WORK REQUIRED:
The whole listing is to be repeated exactly. Add nothing.

[[ DATASET EXCERPTS, beginning ]]

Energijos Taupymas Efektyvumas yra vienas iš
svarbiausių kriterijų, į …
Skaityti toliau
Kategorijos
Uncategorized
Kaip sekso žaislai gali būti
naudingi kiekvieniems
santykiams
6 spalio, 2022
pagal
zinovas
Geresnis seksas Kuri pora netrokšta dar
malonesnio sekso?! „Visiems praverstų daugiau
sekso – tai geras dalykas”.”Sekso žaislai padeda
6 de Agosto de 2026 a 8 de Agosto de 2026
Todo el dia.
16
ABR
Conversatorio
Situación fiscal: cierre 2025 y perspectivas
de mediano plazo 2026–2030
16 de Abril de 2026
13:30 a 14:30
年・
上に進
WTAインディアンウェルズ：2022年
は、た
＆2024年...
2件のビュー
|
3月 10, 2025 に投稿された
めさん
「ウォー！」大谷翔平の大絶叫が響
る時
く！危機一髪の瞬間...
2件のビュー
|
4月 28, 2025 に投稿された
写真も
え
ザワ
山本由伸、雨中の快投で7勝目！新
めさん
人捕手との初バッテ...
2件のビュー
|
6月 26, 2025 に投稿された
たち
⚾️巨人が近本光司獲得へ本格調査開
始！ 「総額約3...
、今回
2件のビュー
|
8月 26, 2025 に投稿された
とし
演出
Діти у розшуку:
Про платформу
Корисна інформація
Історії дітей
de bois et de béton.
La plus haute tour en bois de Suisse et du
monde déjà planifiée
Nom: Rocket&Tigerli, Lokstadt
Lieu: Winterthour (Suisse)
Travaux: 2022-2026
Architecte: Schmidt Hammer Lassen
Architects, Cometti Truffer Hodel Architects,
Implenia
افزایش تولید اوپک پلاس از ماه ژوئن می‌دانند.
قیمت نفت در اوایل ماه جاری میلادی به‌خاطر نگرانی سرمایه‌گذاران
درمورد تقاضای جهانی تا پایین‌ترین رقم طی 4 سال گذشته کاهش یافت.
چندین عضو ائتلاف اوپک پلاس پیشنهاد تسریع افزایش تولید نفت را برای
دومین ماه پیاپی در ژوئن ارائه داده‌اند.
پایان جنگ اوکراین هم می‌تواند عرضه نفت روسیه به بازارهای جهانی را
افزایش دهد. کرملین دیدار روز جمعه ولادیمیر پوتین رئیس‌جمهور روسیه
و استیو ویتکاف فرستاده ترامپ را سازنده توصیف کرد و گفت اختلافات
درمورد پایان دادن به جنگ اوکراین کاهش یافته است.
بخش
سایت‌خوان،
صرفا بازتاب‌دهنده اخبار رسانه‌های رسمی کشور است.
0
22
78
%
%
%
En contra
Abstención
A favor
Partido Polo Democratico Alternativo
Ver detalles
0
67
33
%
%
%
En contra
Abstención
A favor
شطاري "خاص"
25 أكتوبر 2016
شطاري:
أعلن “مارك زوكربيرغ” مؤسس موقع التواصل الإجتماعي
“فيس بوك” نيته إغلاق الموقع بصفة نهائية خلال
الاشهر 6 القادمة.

[[ DATASET EXCERPTS, end ]]

FINISHED TASK:
Energijos Taupymas Efektyvumas yra vienas iš
svarbiausių kriterijų, į …
Skaityti toliau
Kategorijos
Uncategorized
Kaip sekso žaislai gali būti
naudingi kiekvieniems
santykiams
6 spalio, 2022
pagal
zinovas
Geresnis seksas Kuri pora netrokšta dar
malonesnio sekso?! „Visiems praverstų daugiau
sekso – tai geras dalykas”.”Sekso žaislai padeda
6 de Agosto de 2026 a 8 de Agosto de 2026
Todo el dia.
16
ABR
Conversatorio
Situación fiscal: cierre 2025 y perspectivas
de mediano plazo 2026–2030
16 de Abril de 2026
13:30 a 14:30
年・
上に進
WTAインディアンウェルズ：2022年
は、た
＆2024年...
2件のビュー
|
3月 10, 2025 に投稿された
めさん
「ウォー！」大谷翔平の大絶叫が響
る時
く！危機一髪の瞬間...
2件のビュー
|
4月 28, 2025 に投稿された
写真も
え
ザワ
山本由伸、雨中の快投で7勝目！新
めさん
人捕手との初バッテ...
2件のビュー
|
6月 26, 2025 に投稿された
たち
⚾️巨人が近本光司獲得へ本格調査開
始！ 「総額約3...
、今回
2件のビュー
|
8月 26, 2025 に投稿された
とし
演出
Діти у розшуку:
Про платформу
Корисна інформація
Історії дітей
de bois et de béton.
La plus haute tour en bois de Suisse et du
monde déjà planifiée
Nom: Rocket&Tigerli, Lokstadt
Lieu: Winterthour (Suisse)
Travaux: 2022-2026
Architecte: Schmidt Hammer Lassen
Architects, Cometti Truffer Hodel Architects,
Implenia
افزایش تولید اوپک پلاس از ماه ژوئن می‌دانند.
قیمت نفت در اوایل ماه جاری میلادی به‌خاطر نگرانی سرمایه‌گذاران
درمورد تقاضای جهانی تا پایین‌ترین رقم طی 4 سال گذشته کاهش یافت.
چندین عضو ائتلاف اوپک پلاس پیشنهاد تسریع افزایش تولید نفت را برای
دومین ماه پیاپی در ژوئن ارائه داده‌اند.
پایان جنگ اوکراین هم می‌تواند عرضه نفت روسیه به بازارهای جهانی را
افزایش دهد. کرملین دیدار روز جمعه ولادیمیر پوتین رئیس‌جمهور روسیه
و استیو ویتکاف فرستاده ترامپ را سازنده توصیف کرد و گفت اختلافات
درمورد پایان دادن به جنگ اوکراین کاهش یافته است.
بخش
سایت‌خوان،
صرفا بازتاب‌دهنده اخبار رسانه‌های رسمی کشور است.
0
22
78
%
%
%
En contra
Abstención
A favor
Partido Polo Democratico Alternativo
Ver detalles
0
67
33
%
%
%
En contra
Abstención
A favor
شطاري "خاص"
25 أكتوبر 2016
شطاري:
أعلن “مارك زوكربيرغ” مؤسس موقع التواصل الإجتماعي
“فيس بوك” نيته إغلاق الموقع بصفة نهائية خلال
الاشهر 6 القادمة.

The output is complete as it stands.